» **THE TASK**
Among the entries that follow, how many lines contain the string "Actu"? Write the number alone.

» **RECORDS FOR THIS EXERCISE**
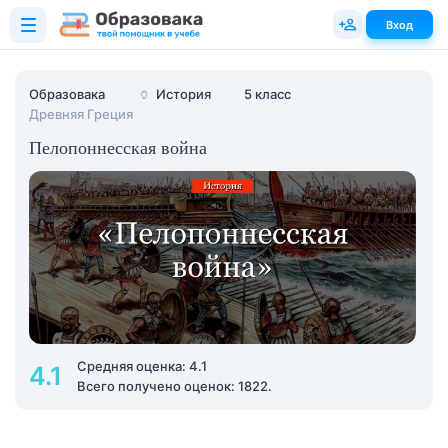
Вход
Образовака
🏺
История
5 класс
Древняя Греция
Пелопоннесская война
Средняя оценка: 4.1
4.1
Всего получено оценок: 1822.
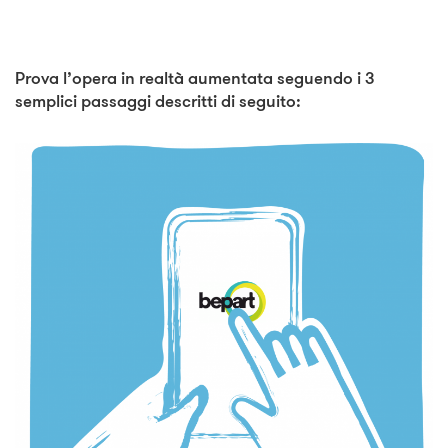
Prova l’opera in realtà aumentata seguendo i 3
semplici passaggi descritti di seguito:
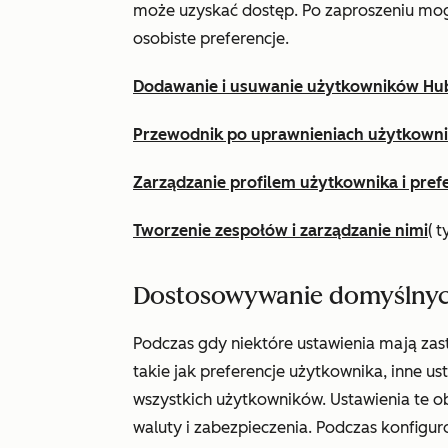
może uzyskać dostęp. Po zaproszeniu mogą
osobiste preferencje.
Dodawanie i usuwanie użytkowników Hu
Przewodnik po uprawnieniach użytkown
Zarządzanie profilem użytkownika i pref
Tworzenie zespołów i zarządzanie nimi
(
t
Dostosowywanie domyślnyc
Podczas gdy niektóre ustawienia mają za
takie jak preferencje użytkownika, inne u
wszystkich użytkowników. Ustawienia te o
waluty i zabezpieczenia. Podczas konfig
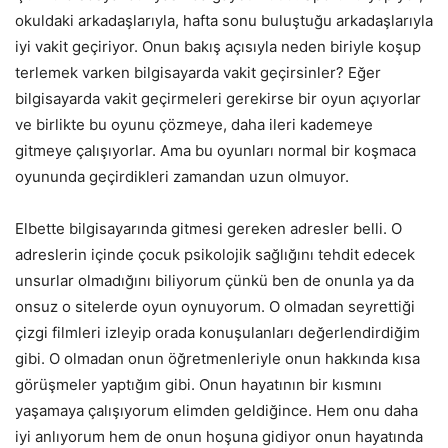
okuldaki arkadaşlarıyla, hafta sonu buluştuğu arkadaşlarıyla
iyi vakit geçiriyor. Onun bakış açısıyla neden biriyle koşup
terlemek varken bilgisayarda vakit geçirsinler? Eğer
bilgisayarda vakit geçirmeleri gerekirse bir oyun açıyorlar
ve birlikte bu oyunu çözmeye, daha ileri kademeye
gitmeye çalışıyorlar. Ama bu oyunları normal bir koşmaca
oyununda geçirdikleri zamandan uzun olmuyor.
Elbette bilgisayarında gitmesi gereken adresler belli. O
adreslerin içinde çocuk psikolojik sağlığını tehdit edecek
unsurlar olmadığını biliyorum çünkü ben de onunla ya da
onsuz o sitelerde oyun oynuyorum. O olmadan seyrettiği
çizgi filmleri izleyip orada konuşulanları değerlendirdiğim
gibi. O olmadan onun öğretmenleriyle onun hakkında kısa
görüşmeler yaptığım gibi. Onun hayatının bir kısmını
yaşamaya çalışıyorum elimden geldiğince. Hem onu daha
iyi anlıyorum hem de onun hoşuna gidiyor onun hayatında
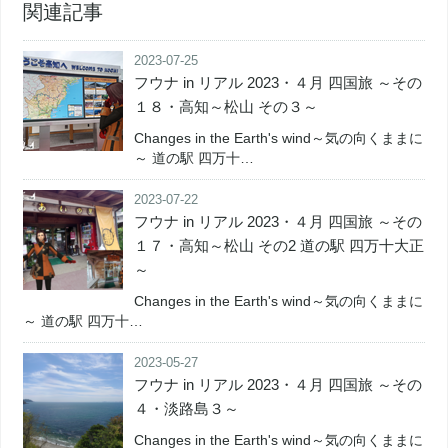
関連記事
2023-07-25
フウナ in リアル 2023・４月 四国旅 ～その
１８・高知～松山 その３～
Changes in the Earth's wind～気の向くままに
～ 道の駅 四万十…
2023-07-22
フウナ in リアル 2023・４月 四国旅 ～その
１７・高知～松山 その2 道の駅 四万十大正
～
Changes in the Earth's wind～気の向くままに
～ 道の駅 四万十…
2023-05-27
フウナ in リアル 2023・４月 四国旅 ～その
４・淡路島３～
Changes in the Earth's wind～気の向くままに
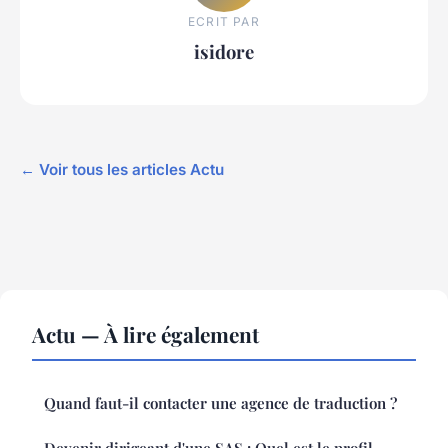
ECRIT PAR
isidore
← Voir tous les articles Actu
Actu — À lire également
Quand faut-il contacter une agence de traduction ?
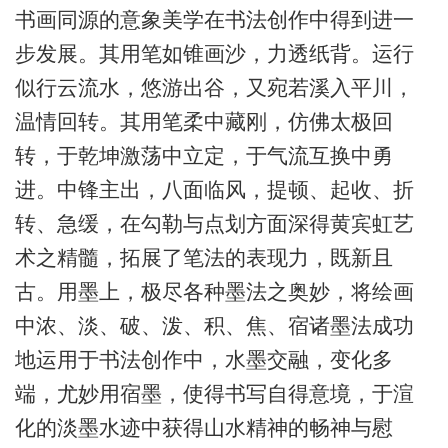
书画同源的意象美学在书法创作中得到进一
步发展。其用笔如锥画沙，力透纸背。运行
似行云流水，悠游出谷，又宛若溪入平川，
温情回转。其用笔柔中藏刚，仿佛太极回
转，于乾坤激荡中立定，于气流互换中勇
进。中锋主出，八面临风，提顿、起收、折
转、急缓，在勾勒与点划方面深得黄宾虹艺
术之精髓，拓展了笔法的表现力，既新且
古。用墨上，极尽各种墨法之奥妙，将绘画
中浓、淡、破、泼、积、焦、宿诸墨法成功
地运用于书法创作中，水墨交融，变化多
端，尤妙用宿墨，使得书写自得意境，于渲
化的淡墨水迹中获得山水精神的畅神与慰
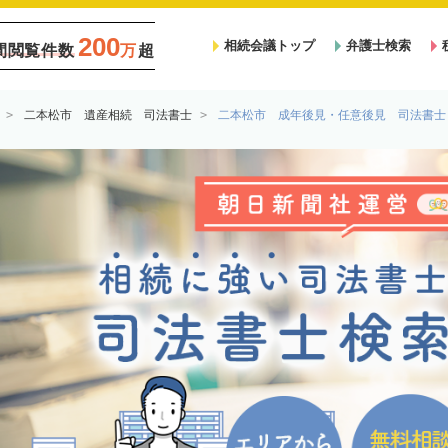
200
相続会議トップ
弁護士検索
間閲覧件数
万
超
二本松市 遺産相続 司法書士
二本松市 成年後見・任意後見 司法書士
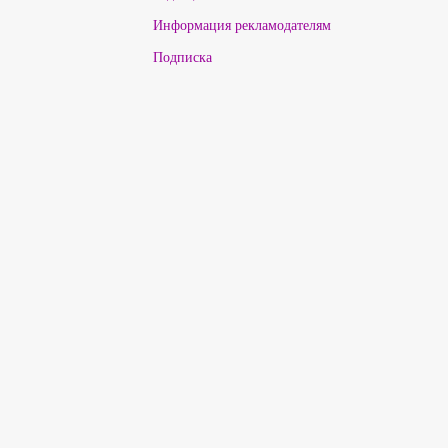
Информация рекламодателям
Подписка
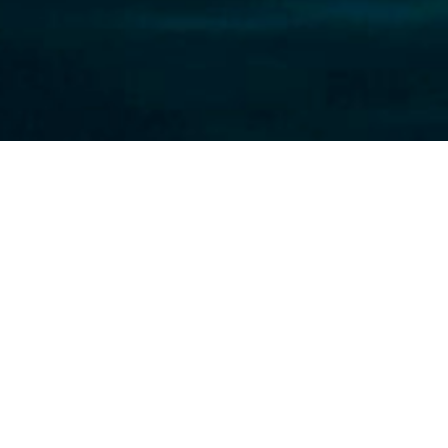
Tutela: No usarás el 
La Comisión UISG-USG para la Tutela y la Pr
llevará a cabo el 3 de noviembre de 2025, de
Este encuentro será una profundización del t
perspectiva de la psicología. En esta ocasión, 
religiosos, particularmente cuando el nombre 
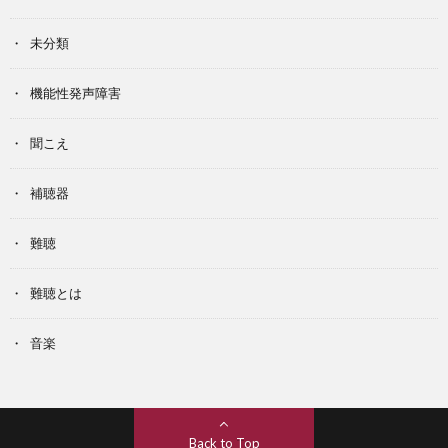
未分類
機能性発声障害
聞こえ
補聴器
難聴
難聴とは
音楽
Back to Top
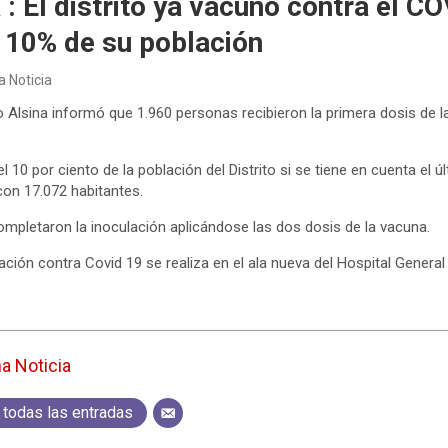
 : El distrito ya vacunó contra el C
 10% de su población
a Noticia
 Alsina informó que 1.960 personas recibieron la primera dosis de l
l 10 por ciento de la población del Distrito si se tiene en cuenta el
con 17.072 habitantes.
pletaron la inoculación aplicándose las dos dosis de la vacuna.
ción contra Covid 19 se realiza en el ala nueva del Hospital Genera
ma Noticia
 todas las entradas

» **TASK OUTPUT**
2